La similitude entre le COVID-19 et les symptômes de la grippe rend possible que les cas de syndrome grippal en excès soient dus à des cas de COVID-19. La présence d'écouvillons positifs pour le SRAS-CoV-2 chez les patients confirme cette possibilité. La corrélation entre le nombre de cas confirmés et l'excédent calculé est également cohérente avec ce scénario. Dans ce cas, l'excès de cas est compatible avec une croissance exponentielle à un rythme estimé d'environ 0,7 par semaine. Il est intéressant de noter que cette estimation était très similaire dans les quatre régions les plus touchées (GRE, IDF, OCC, HDF). Il peut s'avérer utile d'aider à calibrer des modèles pour étudier l'impact de la pandémie COVID-19.

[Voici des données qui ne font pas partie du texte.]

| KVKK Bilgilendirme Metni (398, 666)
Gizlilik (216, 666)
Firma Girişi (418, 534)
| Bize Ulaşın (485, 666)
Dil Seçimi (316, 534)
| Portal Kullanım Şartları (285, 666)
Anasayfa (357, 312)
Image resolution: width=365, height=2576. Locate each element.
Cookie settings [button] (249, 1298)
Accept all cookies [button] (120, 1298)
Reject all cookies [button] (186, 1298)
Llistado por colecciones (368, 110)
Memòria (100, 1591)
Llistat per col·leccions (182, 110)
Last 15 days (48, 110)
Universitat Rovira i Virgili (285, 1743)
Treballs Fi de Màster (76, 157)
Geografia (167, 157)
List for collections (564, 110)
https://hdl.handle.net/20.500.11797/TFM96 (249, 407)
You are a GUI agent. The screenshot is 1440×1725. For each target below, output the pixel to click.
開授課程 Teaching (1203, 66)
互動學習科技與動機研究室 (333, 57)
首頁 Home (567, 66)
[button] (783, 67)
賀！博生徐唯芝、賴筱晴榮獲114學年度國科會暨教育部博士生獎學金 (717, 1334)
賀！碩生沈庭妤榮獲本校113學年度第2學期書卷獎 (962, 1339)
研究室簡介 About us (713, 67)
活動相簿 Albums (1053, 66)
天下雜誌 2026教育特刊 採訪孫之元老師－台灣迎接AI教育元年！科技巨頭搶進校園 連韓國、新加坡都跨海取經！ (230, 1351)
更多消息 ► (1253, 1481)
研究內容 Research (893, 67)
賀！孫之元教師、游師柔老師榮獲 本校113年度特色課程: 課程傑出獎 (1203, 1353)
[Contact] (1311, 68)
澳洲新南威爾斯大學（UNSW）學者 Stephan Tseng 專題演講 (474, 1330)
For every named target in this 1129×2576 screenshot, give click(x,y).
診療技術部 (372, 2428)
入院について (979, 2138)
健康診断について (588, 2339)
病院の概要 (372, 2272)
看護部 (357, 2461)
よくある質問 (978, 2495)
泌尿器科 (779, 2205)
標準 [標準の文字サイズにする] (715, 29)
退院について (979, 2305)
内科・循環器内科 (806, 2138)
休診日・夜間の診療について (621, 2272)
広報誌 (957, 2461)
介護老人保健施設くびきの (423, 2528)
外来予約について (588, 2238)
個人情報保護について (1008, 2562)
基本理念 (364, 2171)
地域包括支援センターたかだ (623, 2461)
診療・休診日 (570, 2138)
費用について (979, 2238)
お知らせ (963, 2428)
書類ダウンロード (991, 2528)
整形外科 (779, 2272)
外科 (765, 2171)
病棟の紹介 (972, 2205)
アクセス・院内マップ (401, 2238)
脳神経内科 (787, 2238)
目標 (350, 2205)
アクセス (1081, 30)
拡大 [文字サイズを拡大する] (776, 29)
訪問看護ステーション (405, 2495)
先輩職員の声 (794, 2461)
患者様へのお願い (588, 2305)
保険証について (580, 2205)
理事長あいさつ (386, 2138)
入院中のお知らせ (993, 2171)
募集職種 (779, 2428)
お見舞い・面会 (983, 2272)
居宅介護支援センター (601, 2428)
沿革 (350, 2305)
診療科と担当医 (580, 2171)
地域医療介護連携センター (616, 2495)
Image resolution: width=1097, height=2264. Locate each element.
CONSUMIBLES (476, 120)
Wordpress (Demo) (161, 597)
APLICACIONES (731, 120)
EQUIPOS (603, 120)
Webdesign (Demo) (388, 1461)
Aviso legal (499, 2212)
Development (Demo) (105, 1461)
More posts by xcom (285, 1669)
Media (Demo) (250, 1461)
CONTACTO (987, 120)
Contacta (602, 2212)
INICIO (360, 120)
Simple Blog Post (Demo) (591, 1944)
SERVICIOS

L'estimation du nombre réel de cas de COVID-19 ne peut être que provisoire à ce stade précoce de l'épidémie avec des données provenant d'un système de surveillance non dédié. Il est probable que la définition de cas de SG ne permet pas d'identifier tous les cas de COVID-19. De plus, seuls quelques cas ont été testés virologiquement, ajoutant de l'incertitude dans les estimations. Pourtant, le taux de consultations en excès pour SG appliqué aux régions françaises a donné un nombre de cas bien supérieur aux cas confirmés, avec 12 840 cas dans la FID et environ 10 000 cas dans les régions GRE et HDF. De même, le nombre extrapolé de COVID-19 se présentant comme ARI était de 760 chez les plus de 65 ans dans les deux régions de l'Est (GRE et BFC): c'était déjà le double du nombre de cas rapportés dans ces régions à l'époque (n = 379 ), tous âges confondus.
Alors que nous entrons dans une période de circulation généralisée du SRAS-CoV-2, la surveillance basée sur la description clinique et l'écouvillonnage par les médecins généralistes s'avérera essentielle pour évaluer la situation.